## WHAT TO DO
Read the listing and extract each line that includes the word "kelimesinin".

## DATA SUPPLIED

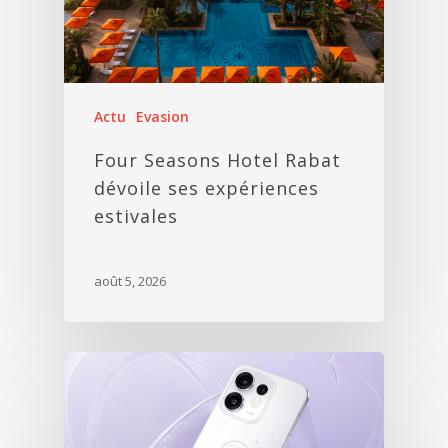
Actu
Evasion
Four Seasons Hotel Rabat
dévoile ses expériences
estivales
août 5, 2026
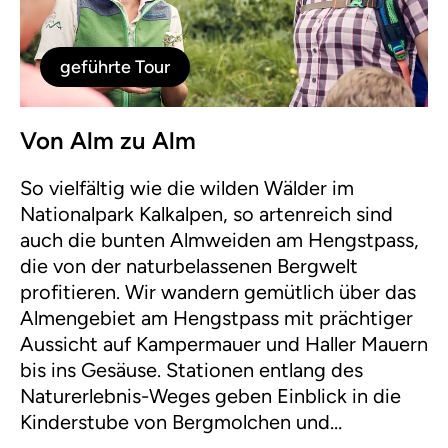
geführte Tour
Von Alm zu Alm
So vielfältig wie die wilden Wälder im
Nationalpark Kalkalpen, so artenreich sind
auch die bunten Almweiden am Hengstpass,
die von der naturbelassenen Bergwelt
profitieren. Wir wandern gemütlich über das
Almengebiet am Hengstpass mit prächtiger
Aussicht auf Kampermauer und Haller Mauern
bis ins Gesäuse. Stationen entlang des
Naturerlebnis-Weges geben Einblick in die
Kinderstube von Bergmolchen und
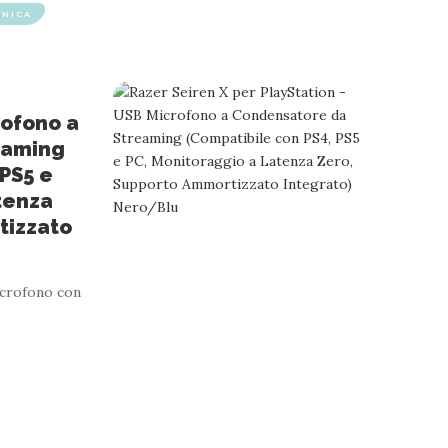
ONICA
rofono a
eaming
 PS5 e
tenza
tizzato
icrofono con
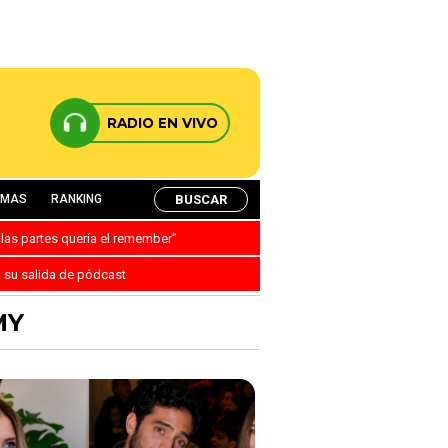
RADIO EN VIVO
BUSCAR
AMAS
RANKING
 las partes quería el remember”
a su salida de pódcast
MY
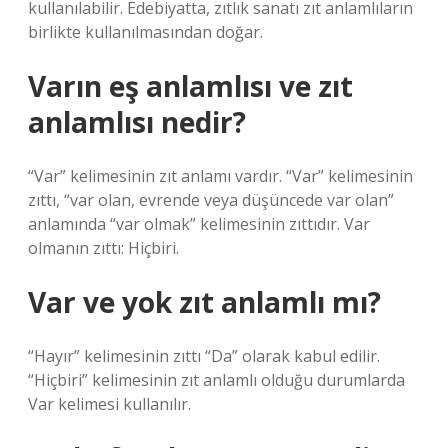
kullanılabilir. Edebiyatta, zıtlık sanatı zıt anlamlıların
birlikte kullanılmasından doğar.
Varın eş anlamlısı ve zıt
anlamlısı nedir?
“Var” kelimesinin zıt anlamı vardır. “Var” kelimesinin
zıttı, “var olan, evrende veya düşüncede var olan”
anlamında “var olmak” kelimesinin zıttıdır. Var
olmanın zıttı: Hiçbiri.
Var ve yok zıt anlamlı mı?
“Hayır” kelimesinin zıttı “Da” olarak kabul edilir.
“Hiçbiri” kelimesinin zıt anlamlı olduğu durumlarda
Var kelimesi kullanılır.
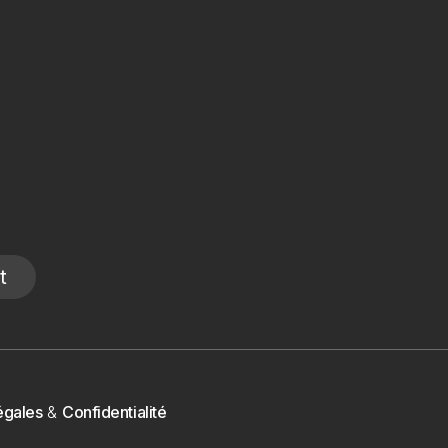
t
égales
&
Confidentialité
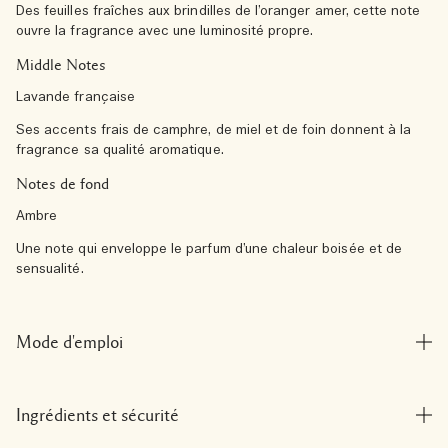
Des feuilles fraîches aux brindilles de l’oranger amer, cette note
ouvre la fragrance avec une luminosité propre.
Middle Notes
Lavande française
Ses accents frais de camphre, de miel et de foin donnent à la
fragrance sa qualité aromatique.
Notes de fond
Ambre
Une note qui enveloppe le parfum d’une chaleur boisée et de
sensualité.
Mode d'emploi
Ingrédients et sécurité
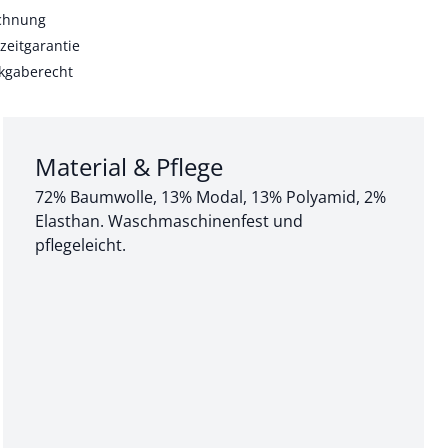
echnung
zeitgarantie
kgaberecht
Abschnitt 3 von 3:
Material & Pflege
72% Baumwolle, 13% Modal, 13% Polyamid, 2%
Elasthan. Waschmaschinenfest und
pflegeleicht.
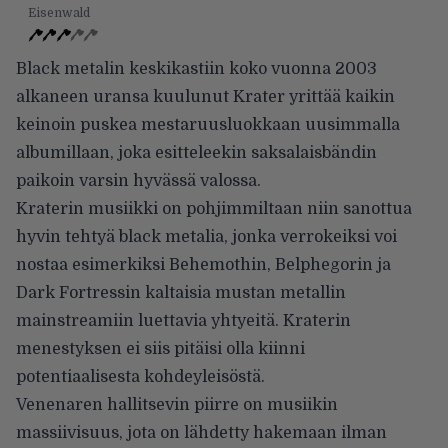
Eisenwald
Black metalin keskikastiin koko vuonna 2003
alkaneen uransa kuulunut Krater yrittää kaikin
keinoin puskea mestaruusluokkaan uusimmalla
albumillaan, joka esitteleekin saksalaisbändin
paikoin varsin hyvässä valossa.
Kraterin musiikki on pohjimmiltaan niin sanottua
hyvin tehtyä black metalia, jonka verrokeiksi voi
nostaa esimerkiksi Behemothin, Belphegorin ja
Dark Fortressin kaltaisia mustan metallin
mainstreamiin luettavia yhtyeitä. Kraterin
menestyksen ei siis pitäisi olla kiinni
potentiaalisesta kohdeyleisöstä.
Venenaren hallitsevin piirre on musiikin
massiivisuus, jota on lähdetty hakemaan ilman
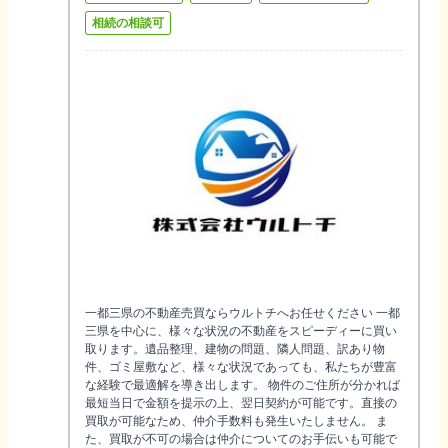
相続の相談可
一都三県の不動産売買ならウルトチへお任せください 一都
三県を中心に、様々な状況の不動産をスピーディーに買い
取ります。遺品整理、建物の問題、隣人問題、訳あり物
件、ゴミ屋敷など、様々な状況であっても、私たちが豊富
な経験で最適解を導き出します。 物件のご住所が分かれば
最短当日で金額を提示の上、翌日契約が可能です。直接の
買取が可能なため、仲介手数料も発生いたしません。 ま
た、買取が不可の場合は仲介についてのお手伝いも可能で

## RESULT OF THIS EXERCISE
“Var” kelimesinin zıt anlamı vardır. “Var” kelimesinin
anlamında “var olmak” kelimesinin zıttıdır. Var
“Hayır” kelimesinin zıttı “Da” olarak kabul edilir.
“Hiçbiri” kelimesinin zıt anlamlı olduğu durumlarda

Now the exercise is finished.